Film, discussion to focus on good-food revolution
August 08
00:00 2013

“Edible City: Grow the Revolution,” a fast-paced documentary that looks at the good food movement that has begun to spread across the country and around the world, will be screened on Tuesday, Aug. 13 at 7 p.m. at The Enterprise Conference Center, 1922 Martin Luther King Jr. Drive.

The free showing of the 70-minute film is part of the Foodways & Roadways Documentary Film Series, which is a joint effort between the Translational Science Institute and the Wake Forest University’s Documentary Film program.
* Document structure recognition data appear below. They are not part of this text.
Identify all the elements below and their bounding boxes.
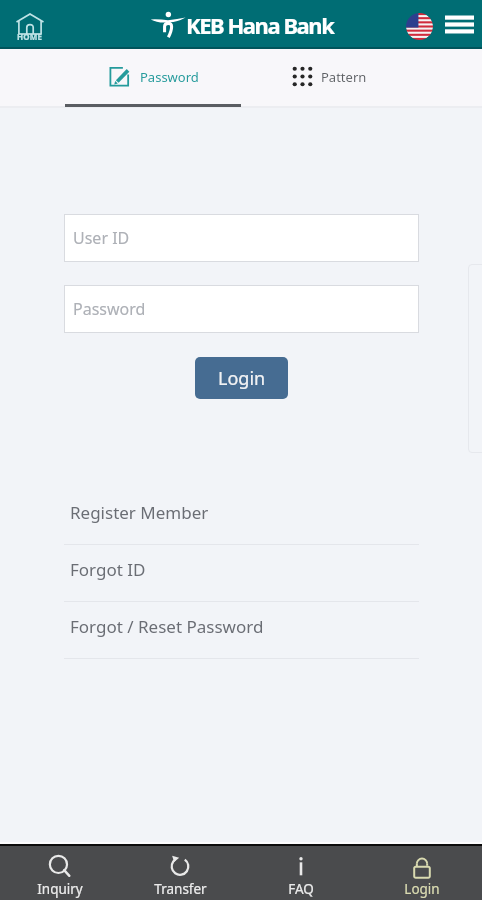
staticText: Login — [404, 880, 440, 898]
staticText: KEB Hana Bank — [186, 10, 334, 40]
staticText: Forgot ID — [70, 558, 146, 581]
staticText: Pattern — [321, 68, 367, 86]
staticText: Forgot / Reset Password — [70, 615, 264, 638]
staticText: Register Member — [70, 501, 209, 524]
button[interactable]: Menu — [440, 6, 478, 44]
button[interactable]: Forgot ID — [0, 545, 482, 601]
button[interactable]: Home — [9, 4, 51, 46]
button[interactable]: Password — [65, 49, 241, 106]
staticText: Password — [140, 68, 199, 86]
button[interactable]: Transfer — [120, 846, 240, 900]
staticText: Password — [73, 298, 146, 320]
button[interactable]: FAQ — [240, 846, 361, 900]
button[interactable]: Pattern — [241, 49, 417, 106]
staticText: Login — [218, 366, 266, 391]
button[interactable]: Change language — [402, 8, 436, 42]
staticText: FAQ — [288, 880, 314, 898]
button[interactable]: Login — [361, 846, 482, 900]
staticText: Inquiry — [37, 880, 83, 898]
button[interactable]: Register Member — [0, 488, 482, 544]
button[interactable]: User ID — [64, 214, 419, 262]
button[interactable]: Inquiry — [0, 846, 120, 900]
button[interactable]: Password — [64, 285, 419, 333]
staticText: User ID — [73, 227, 130, 249]
staticText: Transfer — [154, 880, 207, 898]
button[interactable]: Login — [195, 357, 288, 399]
staticText: HOME — [17, 31, 43, 42]
button[interactable]: Forgot / Reset Password — [0, 602, 482, 658]
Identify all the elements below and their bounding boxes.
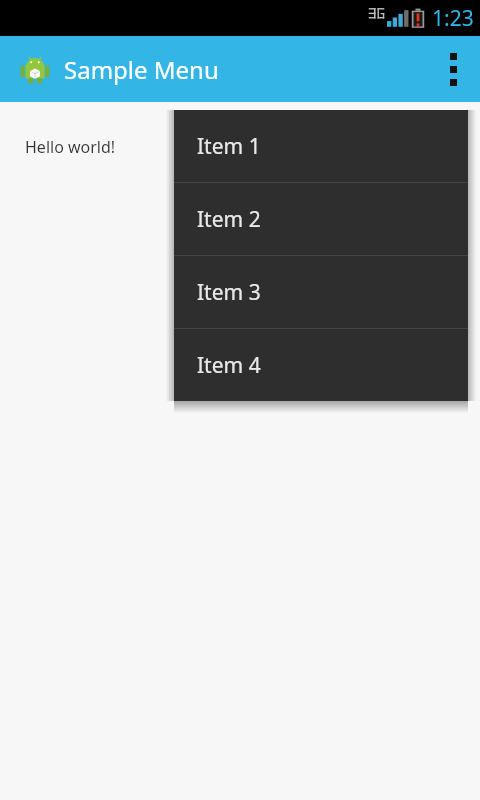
staticText: Item 4 xyxy=(197,351,261,380)
staticText: Hello world! xyxy=(25,136,116,158)
button[interactable]: Item 3 xyxy=(174,256,468,328)
staticText: Sample Menu xyxy=(64,53,219,86)
button[interactable]: Item 2 xyxy=(174,183,468,255)
staticText: 1:23 xyxy=(432,4,474,33)
button[interactable]: More options xyxy=(426,36,480,102)
staticText: Item 2 xyxy=(197,205,261,234)
button[interactable]: Item 4 xyxy=(174,329,468,401)
staticText: Item 1 xyxy=(197,132,261,161)
staticText: Item 3 xyxy=(197,278,261,307)
button[interactable]: Item 1 xyxy=(174,110,468,182)
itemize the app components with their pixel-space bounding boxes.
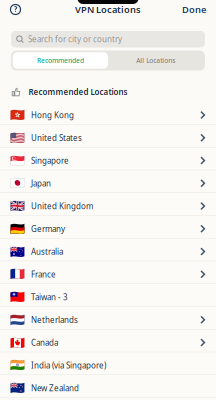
staticText: 🇯🇵 bbox=[10, 176, 25, 190]
staticText: Recommended bbox=[37, 56, 84, 65]
staticText: 🇨🇦 bbox=[10, 336, 25, 350]
button[interactable]: 🇫🇷 bbox=[0, 261, 216, 284]
staticText: Recommended Locations bbox=[28, 87, 128, 97]
button[interactable]: Recommended bbox=[13, 52, 108, 69]
staticText: Taiwan - 3 bbox=[31, 292, 68, 302]
button[interactable]: Help bbox=[6, 2, 23, 17]
button[interactable]: 🇳🇿 bbox=[0, 375, 216, 398]
staticText: VPN Locations bbox=[75, 3, 141, 16]
button[interactable]: 🇭🇰 bbox=[0, 102, 216, 125]
staticText: Done bbox=[182, 3, 206, 16]
staticText: United Kingdom bbox=[31, 201, 93, 211]
staticText: 🇺🇸 bbox=[10, 131, 25, 145]
staticText: Singapore bbox=[31, 155, 69, 166]
button[interactable]: 🇸🇬 bbox=[0, 148, 216, 170]
button[interactable]: Done bbox=[178, 1, 210, 18]
button[interactable]: 🇩🇪 bbox=[0, 216, 216, 239]
button[interactable]: 🇯🇵 bbox=[0, 170, 216, 193]
staticText: 🇳🇱 bbox=[10, 313, 25, 327]
staticText: 🇳🇿 bbox=[10, 381, 25, 395]
staticText: Germany bbox=[31, 224, 65, 234]
staticText: 🇹🇼 bbox=[10, 290, 25, 304]
staticText: Netherlands bbox=[31, 315, 78, 325]
staticText: 🇸🇬 bbox=[10, 154, 25, 168]
staticText: Hong Kong bbox=[31, 110, 74, 120]
staticText: 🇩🇪 bbox=[10, 222, 25, 236]
staticText: Canada bbox=[31, 337, 58, 348]
staticText: Search for city or country bbox=[28, 34, 122, 44]
staticText: 🇬🇧 bbox=[10, 199, 25, 213]
staticText: 🇦🇺 bbox=[10, 245, 25, 258]
staticText: Australia bbox=[31, 246, 63, 257]
button[interactable]: 🇬🇧 bbox=[0, 193, 216, 216]
staticText: 🇫🇷 bbox=[10, 268, 25, 281]
button[interactable]: 🇳🇱 bbox=[0, 307, 216, 330]
button[interactable]: 🇹🇼 bbox=[0, 284, 216, 307]
button[interactable]: 🇺🇸 bbox=[0, 125, 216, 148]
staticText: India (via Singapore) bbox=[31, 360, 106, 371]
button[interactable]: 🇨🇦 bbox=[0, 330, 216, 352]
staticText: New Zealand bbox=[31, 383, 79, 393]
staticText: United States bbox=[31, 133, 82, 143]
button[interactable]: All Locations bbox=[108, 52, 203, 69]
button[interactable]: 🇦🇺 bbox=[0, 238, 216, 261]
staticText: All Locations bbox=[136, 56, 175, 65]
staticText: 🇭🇰 bbox=[10, 108, 25, 122]
staticText: 🇮🇳 bbox=[10, 358, 25, 372]
staticText: Japan bbox=[31, 178, 51, 189]
staticText: France bbox=[31, 269, 56, 280]
button[interactable]: 🇮🇳 bbox=[0, 352, 216, 375]
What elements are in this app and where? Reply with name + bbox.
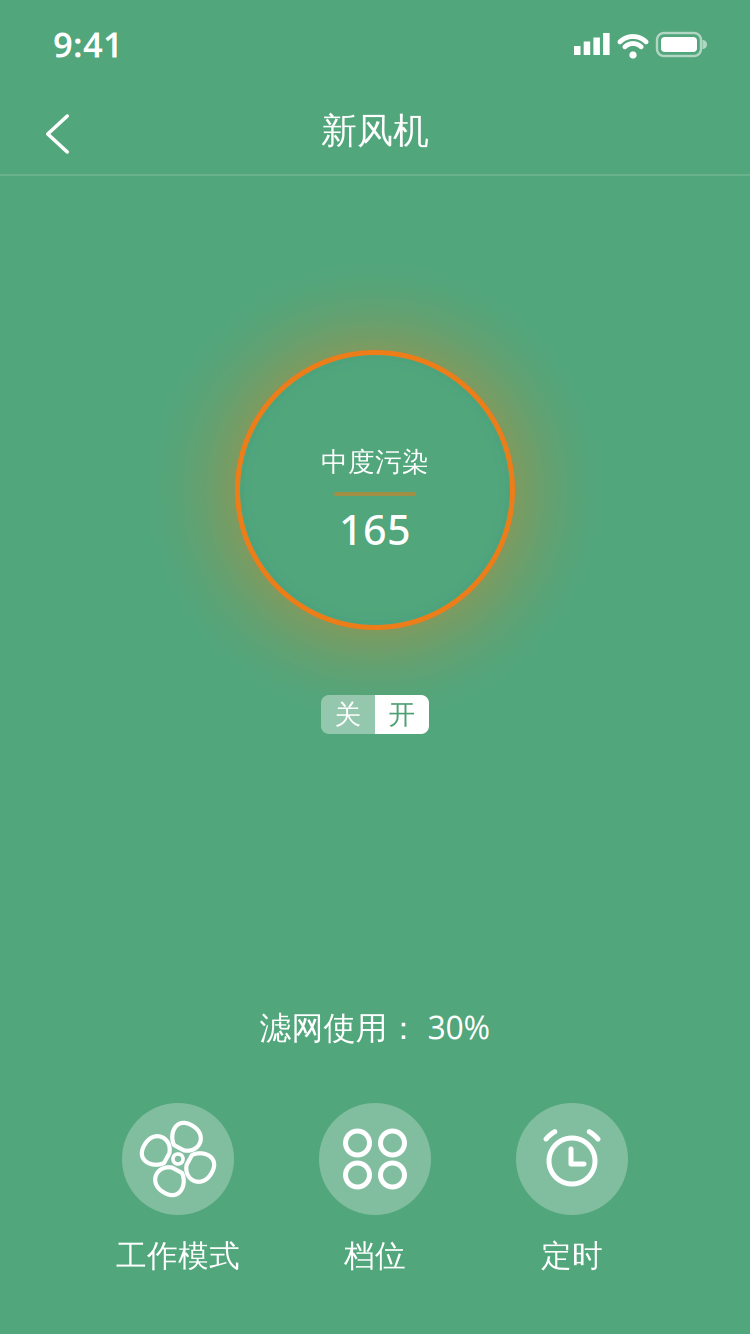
staticText: 165	[339, 502, 411, 556]
staticText: 档位	[344, 1237, 406, 1275]
staticText: 滤网使用： 30%	[260, 1006, 490, 1048]
button[interactable]: 关	[321, 695, 375, 734]
staticText: 定时	[541, 1237, 603, 1275]
staticText: 9:41	[53, 21, 123, 67]
staticText: 工作模式	[116, 1237, 240, 1275]
staticText: 开	[388, 698, 416, 731]
button[interactable]: 开	[375, 695, 429, 734]
staticText: 中度污染	[321, 446, 429, 478]
button[interactable]: 返回	[34, 102, 81, 166]
button[interactable]: 档位	[319, 1103, 431, 1215]
staticText: 关	[334, 698, 362, 731]
staticText: 新风机	[321, 109, 429, 153]
button[interactable]: 工作模式	[122, 1103, 234, 1215]
button[interactable]: 定时	[516, 1103, 628, 1215]
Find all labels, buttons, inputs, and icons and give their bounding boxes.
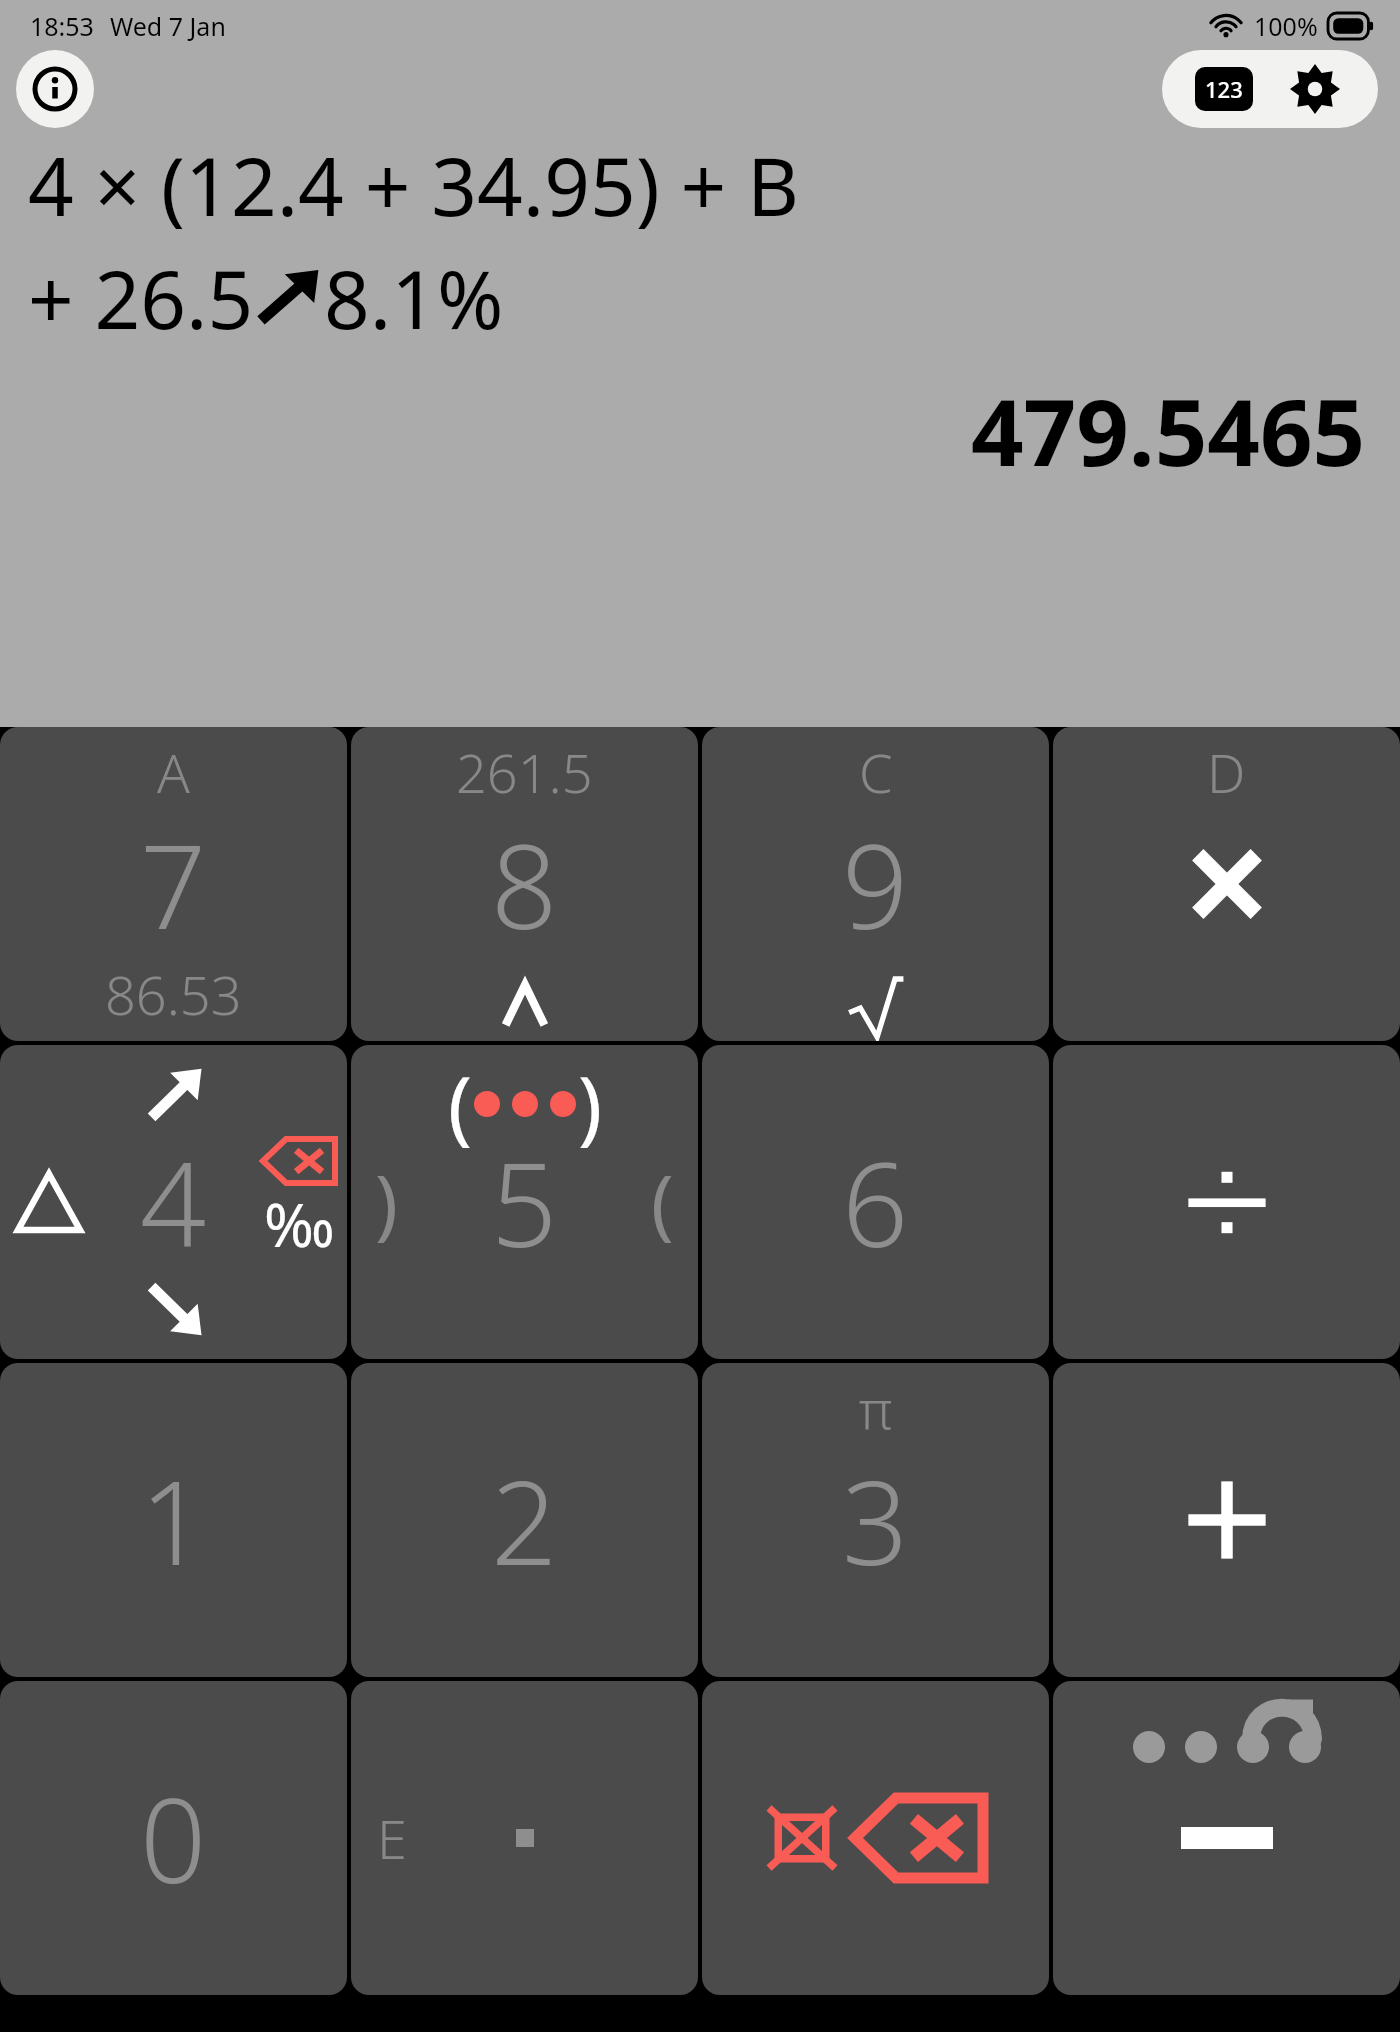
staticText: 8 xyxy=(491,805,558,963)
staticText: 8.1% xyxy=(324,243,504,352)
button[interactable]: 8 xyxy=(351,727,698,1041)
button[interactable]: Info xyxy=(16,50,94,128)
staticText: + 26.5 xyxy=(28,243,254,352)
button[interactable]: 1 xyxy=(0,1363,347,1677)
staticText: 100% xyxy=(1254,9,1318,43)
staticText: 4 xyxy=(140,1123,207,1281)
staticText: 0 xyxy=(140,1759,207,1917)
staticText: π xyxy=(859,1371,893,1445)
staticText: A xyxy=(157,735,190,809)
button[interactable]: 4 xyxy=(0,1045,347,1359)
staticText: 18:53 xyxy=(30,9,94,43)
staticText: 3 xyxy=(842,1441,909,1599)
staticText: 6 xyxy=(842,1123,909,1281)
button[interactable]: 6 xyxy=(702,1045,1049,1359)
staticText: E xyxy=(377,1801,407,1875)
staticText: 1 xyxy=(140,1441,207,1599)
staticText: D xyxy=(1207,735,1246,809)
staticText: Wed 7 Jan xyxy=(110,9,226,43)
button[interactable]: 2 xyxy=(351,1363,698,1677)
staticText: 7 xyxy=(140,805,207,963)
staticText: 4 × (12.4 + 34.95) + B xyxy=(28,130,800,239)
button[interactable]: Divide xyxy=(1053,1045,1400,1359)
staticText: 2 xyxy=(491,1441,558,1599)
staticText: 9 xyxy=(842,805,909,963)
button[interactable]: Multiply xyxy=(1053,727,1400,1041)
staticText: C xyxy=(859,735,893,809)
button[interactable]: 9 xyxy=(702,727,1049,1041)
staticText: ( xyxy=(448,1049,472,1158)
button[interactable]: 5 xyxy=(351,1045,698,1359)
button[interactable]: 0 xyxy=(0,1681,347,1995)
button[interactable]: 3 xyxy=(702,1363,1049,1677)
button[interactable]: Clear xyxy=(702,1681,1049,1995)
staticText: 479.5465 xyxy=(971,368,1366,493)
staticText: ) xyxy=(375,1150,398,1254)
staticText: 123 xyxy=(1205,74,1243,104)
staticText: 86.53 xyxy=(105,957,242,1031)
staticText: 261.5 xyxy=(456,735,593,809)
button[interactable]: Numeric mode xyxy=(1195,67,1253,111)
button[interactable]: Decimal point xyxy=(351,1681,698,1995)
button[interactable]: Settings xyxy=(1285,59,1345,119)
button[interactable]: 7 xyxy=(0,727,347,1041)
staticText: ) xyxy=(578,1049,602,1158)
button[interactable]: Plus xyxy=(1053,1363,1400,1677)
staticText: 5 xyxy=(491,1123,558,1281)
staticText: ‰ xyxy=(264,1183,335,1265)
button[interactable]: Minus xyxy=(1053,1681,1400,1995)
staticText: ( xyxy=(651,1150,674,1254)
Foodways & Roadways also chronicles the changing food environment in Winston-Salem the last few decades.

“Edible City” tells the stories of a diverse cast of extraordinary and sometimes eccentric people who are doing something revolutionary to transform their communities by creating healthy, sustainable local food systems. The film explores how people are digging in the dirt to create transformative work that ranges from edible education to grassroots activism to building local economies. Inspirational, down-to-earth and a bit quirky, “Edible City” captures the spirit of a movement that’s making real change and doing something truly revolutionary.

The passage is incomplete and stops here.